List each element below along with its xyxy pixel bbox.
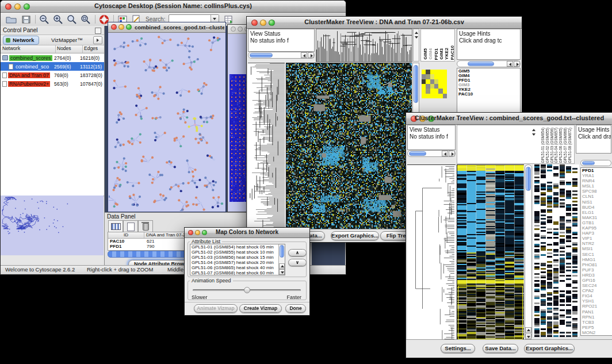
treeview2-titlebar[interactable]: ClusterMaker TreeView : combined_scores_… — [406, 113, 612, 125]
matrix-cell[interactable] — [422, 84, 426, 89]
matrix-cell[interactable] — [422, 79, 426, 84]
zoom-out-icon[interactable] — [39, 14, 51, 25]
gene-label[interactable]: NIS1 — [581, 200, 612, 205]
cytoscape-titlebar[interactable]: Cytoscape Desktop (Session Name: collins… — [1, 1, 346, 13]
speed-slider[interactable] — [193, 287, 301, 294]
network-tree-row[interactable]: DNA and Tran 07769(0)183728(0) — [1, 71, 104, 79]
move-up-button[interactable]: ∧ — [288, 249, 307, 256]
close-button[interactable] — [231, 26, 236, 32]
matrix-cell[interactable] — [443, 79, 447, 84]
matrix-cell[interactable] — [434, 94, 438, 98]
network-tree-row[interactable]: RNAPuberNov2+563(0)107847(0) — [1, 79, 104, 88]
dialog-titlebar[interactable]: Map Colors to Network — [185, 228, 309, 238]
matrix-cell[interactable] — [438, 70, 442, 74]
matrix-cell[interactable] — [434, 84, 438, 89]
network-overview-canvas[interactable] — [1, 196, 104, 255]
column-header-network[interactable]: Network — [1, 45, 56, 53]
gene-label[interactable]: MSL1 — [581, 183, 612, 189]
gene-label[interactable]: MSI1 — [581, 246, 612, 251]
matrix-cell[interactable] — [422, 70, 426, 74]
matrix-cell[interactable] — [438, 84, 442, 89]
treeview1-titlebar[interactable]: ClusterMaker TreeView : DNA and Tran 07-… — [247, 17, 522, 29]
export-graphics-button[interactable]: Export Graphics... — [331, 231, 379, 240]
gene-label[interactable]: GPI16 — [581, 278, 612, 283]
view-status-scrollbar[interactable] — [248, 52, 315, 59]
matrix-cell[interactable] — [430, 74, 434, 79]
zoom-fit-icon[interactable] — [66, 14, 79, 25]
attribute-item[interactable]: GPL51-07 (GSM868) heat shock 60 min — [190, 270, 278, 275]
close-button[interactable] — [111, 24, 117, 30]
matrix-cell[interactable] — [426, 84, 430, 89]
move-down-button[interactable]: ∨ — [288, 259, 307, 266]
matrix-cell[interactable] — [434, 70, 438, 74]
heatmap-vscrollbar[interactable] — [525, 164, 532, 340]
column-label[interactable]: GPL51-04 (GSM857) — [554, 128, 558, 163]
gene-label[interactable]: SPC98 — [581, 189, 612, 194]
gene-label[interactable]: YSH1 — [581, 298, 612, 304]
animate-vizmap-button[interactable]: Animate Vizmap — [194, 304, 238, 313]
usage-hints-scrollbar[interactable] — [457, 60, 521, 67]
gene-label[interactable]: SEC24 — [581, 283, 612, 288]
export-graphics-button[interactable]: Export Graphics... — [524, 344, 575, 353]
gene-label[interactable]: FIG4 — [581, 293, 612, 298]
gene-label[interactable]: PFD1 — [581, 168, 612, 173]
done-button[interactable]: Done — [285, 304, 306, 313]
column-label[interactable]: GIM5 — [423, 48, 428, 60]
zoom-in-icon[interactable] — [52, 14, 65, 25]
heatmap-canvas[interactable] — [457, 164, 524, 340]
save-data-button[interactable]: Save Data... — [483, 344, 518, 353]
gene-label[interactable]: RPN1 — [581, 315, 612, 320]
create-vizmap-button[interactable]: Create Vizmap — [239, 304, 282, 313]
attribute-item[interactable]: GPL51-04 (GSM857) heat shock 20 min — [190, 260, 278, 265]
gene-label[interactable]: KAP95 — [581, 225, 612, 231]
cluster-matrix[interactable] — [422, 70, 447, 98]
column-dendrogram-canvas[interactable] — [316, 29, 412, 62]
matrix-cell[interactable] — [430, 89, 434, 93]
matrix-cell[interactable] — [430, 70, 434, 74]
column-scroll-down-icon[interactable] — [532, 133, 536, 136]
gene-label[interactable]: PUF3 — [581, 267, 612, 273]
gene-label[interactable]: NTR2 — [581, 241, 612, 246]
column-label[interactable]: PAC10 — [450, 45, 455, 60]
matrix-cell[interactable] — [426, 79, 430, 84]
gene-label[interactable]: PEP5 — [581, 325, 612, 330]
delete-attr-tab-icon[interactable] — [138, 220, 153, 232]
gene-label[interactable]: HRD3 — [581, 273, 612, 278]
gene-label[interactable]: CPA2 — [581, 288, 612, 293]
matrix-cell[interactable] — [438, 74, 442, 79]
matrix-cell[interactable] — [434, 79, 438, 84]
matrix-cell[interactable] — [443, 74, 447, 79]
attribute-item[interactable]: GPL51-01 (GSM854) heat shock 05 min — [190, 244, 278, 250]
attribute-item[interactable]: GPL51-02 (GSM855) heat shock 10 min — [190, 250, 278, 255]
matrix-cell[interactable] — [426, 74, 430, 79]
column-scroll-up-icon[interactable] — [532, 129, 536, 131]
zoom-button[interactable] — [126, 24, 132, 30]
heatmap-canvas[interactable] — [286, 63, 412, 230]
matrix-cell[interactable] — [434, 89, 438, 93]
matrix-cell[interactable] — [422, 74, 426, 79]
column-header-edges[interactable]: Edges — [83, 45, 98, 53]
view-status-scrollbar[interactable] — [407, 150, 456, 157]
gene-label[interactable]: GTB1 — [581, 220, 612, 225]
secondary-heatmap-canvas[interactable] — [533, 164, 579, 337]
gene-label[interactable]: ELG1 — [581, 210, 612, 215]
network-view-canvas[interactable] — [109, 33, 225, 211]
row-dendrogram-canvas[interactable] — [407, 164, 456, 340]
matrix-cell[interactable] — [434, 74, 438, 79]
column-label[interactable]: GPL51-08 (GSM872) — [568, 128, 572, 163]
slider-thumb[interactable] — [244, 287, 250, 293]
network-tree-row[interactable]: combined_scores2764(0)16218(0) — [1, 53, 104, 62]
column-header-nodes[interactable]: Nodes — [56, 45, 83, 53]
column-label[interactable]: GPL51-06 (GSM865) — [559, 128, 563, 163]
attribute-list-scrollbar[interactable] — [278, 244, 285, 275]
gene-label[interactable]: RPO21 — [581, 304, 612, 309]
gene-label[interactable]: HAP3 — [581, 231, 612, 236]
gene-label[interactable]: MON2 — [581, 330, 612, 335]
float-panel-icon[interactable] — [95, 28, 101, 34]
gene-label[interactable]: SEC1 — [581, 252, 612, 257]
matrix-cell[interactable] — [430, 94, 434, 98]
matrix-cell[interactable] — [443, 70, 447, 74]
matrix-cell[interactable] — [443, 94, 447, 98]
network-tree-row[interactable]: combined_sco2569(6)13112(15) — [1, 62, 104, 71]
gene-list-scrollbar[interactable] — [580, 160, 611, 166]
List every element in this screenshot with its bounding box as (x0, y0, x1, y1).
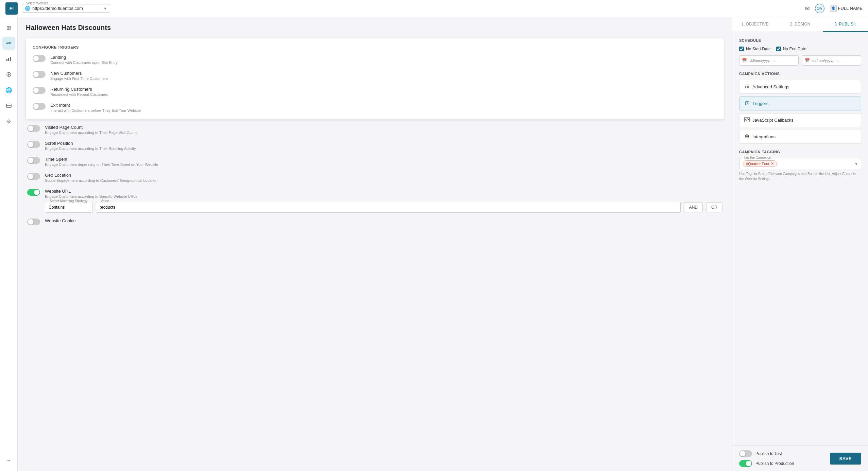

------------------------

*Activity*.
Could you copy out every line in the listing where the word "ClusterMaker" appears?

*Answer to this problem*.
treeview2-titlebar[interactable]: ClusterMaker TreeView : combined_scores_… — [406, 113, 612, 125]
treeview1-titlebar[interactable]: ClusterMaker TreeView : DNA and Tran 07-… — [247, 17, 522, 29]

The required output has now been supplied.